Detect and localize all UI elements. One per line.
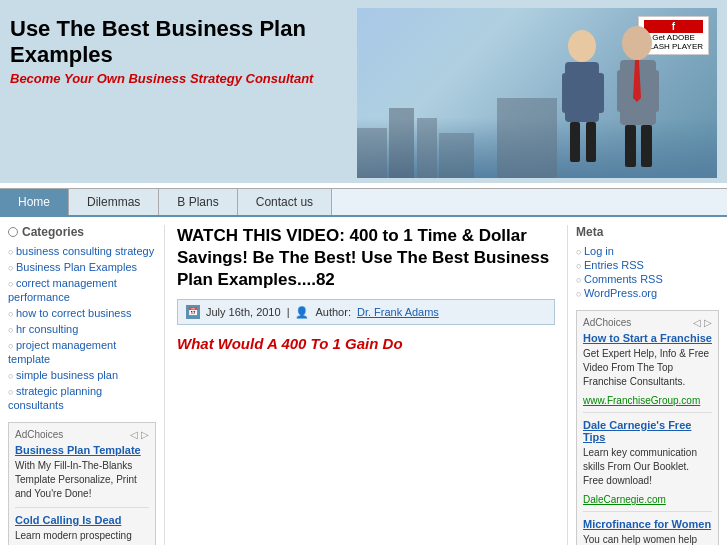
svg-rect-10	[625, 125, 636, 167]
svg-rect-16	[439, 133, 474, 178]
svg-rect-13	[357, 128, 387, 178]
svg-rect-5	[586, 122, 596, 162]
category-link[interactable]: hr consulting	[16, 323, 78, 335]
list-item: Comments RSS	[576, 272, 719, 286]
ad-right2-title[interactable]: Dale Carnegie's Free Tips	[583, 419, 712, 443]
meta-heading: Meta	[576, 225, 719, 239]
ad-box-right: AdChoices ◁ ▷ How to Start a Franchise G…	[576, 310, 719, 545]
svg-rect-8	[617, 70, 627, 112]
list-item: strategic planning consultants	[8, 384, 156, 412]
header-people-illustration	[537, 18, 687, 178]
category-link[interactable]: simple business plan	[16, 369, 118, 381]
nav-bplans[interactable]: B Plans	[159, 189, 237, 215]
ad-right2-body: Learn key communication skills From Our …	[583, 446, 712, 488]
svg-rect-14	[389, 108, 414, 178]
header: Use The Best Business Plan Examples Beco…	[0, 0, 727, 183]
category-links: business consulting strategy Business Pl…	[8, 244, 156, 412]
meta-link-wordpress[interactable]: WordPress.org	[584, 287, 657, 299]
ad-box-left: AdChoices ◁ ▷ Business Plan Template Wit…	[8, 422, 156, 545]
nav-contact[interactable]: Contact us	[238, 189, 332, 215]
list-item: hr consulting	[8, 322, 156, 336]
meta-separator: |	[287, 306, 290, 318]
ad-nav-arrows[interactable]: ◁ ▷	[130, 429, 149, 440]
meta-link-login[interactable]: Log in	[584, 245, 614, 257]
svg-rect-11	[641, 125, 652, 167]
adchoices-right-label: AdChoices	[583, 317, 631, 328]
ad-nav-right[interactable]: ◁ ▷	[693, 317, 712, 328]
ad1-body: With My Fill-In-The-Blanks Template Pers…	[15, 459, 149, 501]
ad1-title[interactable]: Business Plan Template	[15, 444, 149, 456]
article-title: WATCH THIS VIDEO: 400 to 1 Time & Dollar…	[177, 225, 555, 291]
list-item: simple business plan	[8, 368, 156, 382]
category-link[interactable]: project management template	[8, 339, 116, 365]
svg-rect-9	[649, 70, 659, 112]
article-date: July 16th, 2010	[206, 306, 281, 318]
svg-point-0	[568, 30, 596, 62]
ad-header-right: AdChoices ◁ ▷	[583, 317, 712, 328]
svg-rect-3	[594, 73, 604, 113]
category-link[interactable]: business consulting strategy	[16, 245, 154, 257]
category-link[interactable]: strategic planning consultants	[8, 385, 102, 411]
meta-link-comments[interactable]: Comments RSS	[584, 273, 663, 285]
ad-right3-body: You can help women help themselves by do…	[583, 533, 712, 545]
ad-right3-title[interactable]: Microfinance for Women	[583, 518, 712, 530]
ad-right1-link[interactable]: www.FranchiseGroup.com	[583, 395, 712, 406]
calendar-icon: 📅	[186, 305, 200, 319]
gain-text: What Would A 400 To 1 Gain Do	[177, 335, 555, 352]
ad-right1-title[interactable]: How to Start a Franchise	[583, 332, 712, 344]
category-link[interactable]: correct management performance	[8, 277, 117, 303]
meta-link-entries[interactable]: Entries RSS	[584, 259, 644, 271]
adchoices-label: AdChoices	[15, 429, 63, 440]
meta-section: Meta Log in Entries RSS Comments RSS Wor…	[576, 225, 719, 300]
navigation: Home Dilemmas B Plans Contact us	[0, 188, 727, 217]
author-prefix: Author:	[315, 306, 350, 318]
ad2-title[interactable]: Cold Calling Is Dead	[15, 514, 149, 526]
svg-rect-17	[497, 98, 557, 178]
ad-right2-link[interactable]: DaleCarnegie.com	[583, 494, 712, 505]
svg-rect-4	[570, 122, 580, 162]
svg-point-6	[622, 26, 652, 60]
site-title: Use The Best Business Plan Examples	[10, 16, 310, 69]
main-layout: Categories business consulting strategy …	[0, 217, 727, 545]
city-background	[357, 78, 557, 178]
main-content: WATCH THIS VIDEO: 400 to 1 Time & Dollar…	[165, 225, 567, 545]
sidebar-right: Meta Log in Entries RSS Comments RSS Wor…	[567, 225, 727, 545]
header-image: f Get ADOBE FLASH PLAYER	[357, 8, 717, 178]
author-icon: 👤	[295, 306, 309, 319]
ad2-body: Learn modern prospecting techniques that…	[15, 529, 149, 545]
list-item: Entries RSS	[576, 258, 719, 272]
list-item: correct management performance	[8, 276, 156, 304]
list-item: how to correct business	[8, 306, 156, 320]
list-item: Business Plan Examples	[8, 260, 156, 274]
ad-header: AdChoices ◁ ▷	[15, 429, 149, 440]
category-link[interactable]: Business Plan Examples	[16, 261, 137, 273]
article-meta: 📅 July 16th, 2010 | 👤 Author: Dr. Frank …	[177, 299, 555, 325]
sidebar-left: Categories business consulting strategy …	[0, 225, 165, 545]
site-subtitle: Become Your Own Business Strategy Consul…	[10, 71, 360, 86]
ad-right1-body: Get Expert Help, Info & Free Video From …	[583, 347, 712, 389]
nav-home[interactable]: Home	[0, 189, 69, 215]
category-link[interactable]: how to correct business	[16, 307, 132, 319]
list-item: Log in	[576, 244, 719, 258]
bullet-icon	[8, 227, 18, 237]
author-link[interactable]: Dr. Frank Adams	[357, 306, 439, 318]
categories-heading: Categories	[8, 225, 156, 239]
list-item: project management template	[8, 338, 156, 366]
list-item: business consulting strategy	[8, 244, 156, 258]
nav-dilemmas[interactable]: Dilemmas	[69, 189, 159, 215]
meta-links: Log in Entries RSS Comments RSS WordPres…	[576, 244, 719, 300]
list-item: WordPress.org	[576, 286, 719, 300]
svg-rect-15	[417, 118, 437, 178]
svg-rect-2	[562, 73, 572, 113]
################
[TASK ITEM]:
Once the pictures are set aside, repeat the data above exactly as written.

[ANSWER FOR THIS EXERCISE]:
Detect and localize all UI elements. One per line.
svg-rect-10	[625, 125, 636, 167]
svg-rect-16	[439, 133, 474, 178]
svg-rect-13	[357, 128, 387, 178]
svg-rect-5	[586, 122, 596, 162]
category-link[interactable]: hr consulting	[16, 323, 78, 335]
list-item: Comments RSS	[576, 272, 719, 286]
ad-right2-title[interactable]: Dale Carnegie's Free Tips	[583, 419, 712, 443]
meta-heading: Meta	[576, 225, 719, 239]
ad-box-right: AdChoices ◁ ▷ How to Start a Franchise G…	[576, 310, 719, 545]
svg-rect-8	[617, 70, 627, 112]
list-item: strategic planning consultants	[8, 384, 156, 412]
header-people-illustration	[537, 18, 687, 178]
category-link[interactable]: simple business plan	[16, 369, 118, 381]
nav-bplans[interactable]: B Plans	[159, 189, 237, 215]
ad-right2-body: Learn key communication skills From Our …	[583, 446, 712, 488]
svg-rect-14	[389, 108, 414, 178]
header: Use The Best Business Plan Examples Beco…	[0, 0, 727, 183]
category-links: business consulting strategy Business Pl…	[8, 244, 156, 412]
meta-link-wordpress[interactable]: WordPress.org	[584, 287, 657, 299]
ad-box-left: AdChoices ◁ ▷ Business Plan Template Wit…	[8, 422, 156, 545]
nav-contact[interactable]: Contact us	[238, 189, 332, 215]
list-item: hr consulting	[8, 322, 156, 336]
meta-separator: |	[287, 306, 290, 318]
ad-nav-arrows[interactable]: ◁ ▷	[130, 429, 149, 440]
meta-link-login[interactable]: Log in	[584, 245, 614, 257]
svg-rect-11	[641, 125, 652, 167]
adchoices-right-label: AdChoices	[583, 317, 631, 328]
ad-nav-right[interactable]: ◁ ▷	[693, 317, 712, 328]
ad1-body: With My Fill-In-The-Blanks Template Pers…	[15, 459, 149, 501]
ad1-title[interactable]: Business Plan Template	[15, 444, 149, 456]
article-title: WATCH THIS VIDEO: 400 to 1 Time & Dollar…	[177, 225, 555, 291]
list-item: simple business plan	[8, 368, 156, 382]
category-link[interactable]: project management template	[8, 339, 116, 365]
svg-rect-9	[649, 70, 659, 112]
article-date: July 16th, 2010	[206, 306, 281, 318]
svg-point-0	[568, 30, 596, 62]
ad-header-right: AdChoices ◁ ▷	[583, 317, 712, 328]
svg-rect-3	[594, 73, 604, 113]
category-link[interactable]: business consulting strategy	[16, 245, 154, 257]
category-link[interactable]: strategic planning consultants	[8, 385, 102, 411]
meta-link-comments[interactable]: Comments RSS	[584, 273, 663, 285]
ad-right3-body: You can help women help themselves by do…	[583, 533, 712, 545]
ad-right3-title[interactable]: Microfinance for Women	[583, 518, 712, 530]
ad-right1-link[interactable]: www.FranchiseGroup.com	[583, 395, 712, 406]
calendar-icon: 📅	[186, 305, 200, 319]
gain-text: What Would A 400 To 1 Gain Do	[177, 335, 555, 352]
ad-right1-title[interactable]: How to Start a Franchise	[583, 332, 712, 344]
category-link[interactable]: correct management performance	[8, 277, 117, 303]
meta-link-entries[interactable]: Entries RSS	[584, 259, 644, 271]
adchoices-label: AdChoices	[15, 429, 63, 440]
meta-section: Meta Log in Entries RSS Comments RSS Wor…	[576, 225, 719, 300]
navigation: Home Dilemmas B Plans Contact us	[0, 188, 727, 217]
author-prefix: Author:	[315, 306, 350, 318]
ad2-title[interactable]: Cold Calling Is Dead	[15, 514, 149, 526]
svg-rect-17	[497, 98, 557, 178]
ad-right2-link[interactable]: DaleCarnegie.com	[583, 494, 712, 505]
svg-rect-4	[570, 122, 580, 162]
svg-point-6	[622, 26, 652, 60]
site-title: Use The Best Business Plan Examples	[10, 16, 310, 69]
main-layout: Categories business consulting strategy …	[0, 217, 727, 545]
city-background	[357, 78, 557, 178]
main-content: WATCH THIS VIDEO: 400 to 1 Time & Dollar…	[165, 225, 567, 545]
sidebar-right: Meta Log in Entries RSS Comments RSS Wor…	[567, 225, 727, 545]
header-image: f Get ADOBE FLASH PLAYER	[357, 8, 717, 178]
author-icon: 👤	[295, 306, 309, 319]
ad2-body: Learn modern prospecting techniques that…	[15, 529, 149, 545]
list-item: Entries RSS	[576, 258, 719, 272]
list-item: correct management performance	[8, 276, 156, 304]
list-item: how to correct business	[8, 306, 156, 320]
list-item: Business Plan Examples	[8, 260, 156, 274]
ad-header: AdChoices ◁ ▷	[15, 429, 149, 440]
category-link[interactable]: Business Plan Examples	[16, 261, 137, 273]
article-meta: 📅 July 16th, 2010 | 👤 Author: Dr. Frank …	[177, 299, 555, 325]
sidebar-left: Categories business consulting strategy …	[0, 225, 165, 545]
site-subtitle: Become Your Own Business Strategy Consul…	[10, 71, 360, 86]
ad-right1-body: Get Expert Help, Info & Free Video From …	[583, 347, 712, 389]
nav-home[interactable]: Home	[0, 189, 69, 215]
category-link[interactable]: how to correct business	[16, 307, 132, 319]
list-item: Log in	[576, 244, 719, 258]
bullet-icon	[8, 227, 18, 237]
author-link[interactable]: Dr. Frank Adams	[357, 306, 439, 318]
categories-heading: Categories	[8, 225, 156, 239]
list-item: project management template	[8, 338, 156, 366]
list-item: business consulting strategy	[8, 244, 156, 258]
nav-dilemmas[interactable]: Dilemmas	[69, 189, 159, 215]
meta-links: Log in Entries RSS Comments RSS WordPres…	[576, 244, 719, 300]
list-item: WordPress.org	[576, 286, 719, 300]
svg-rect-15	[417, 118, 437, 178]
svg-rect-2	[562, 73, 572, 113]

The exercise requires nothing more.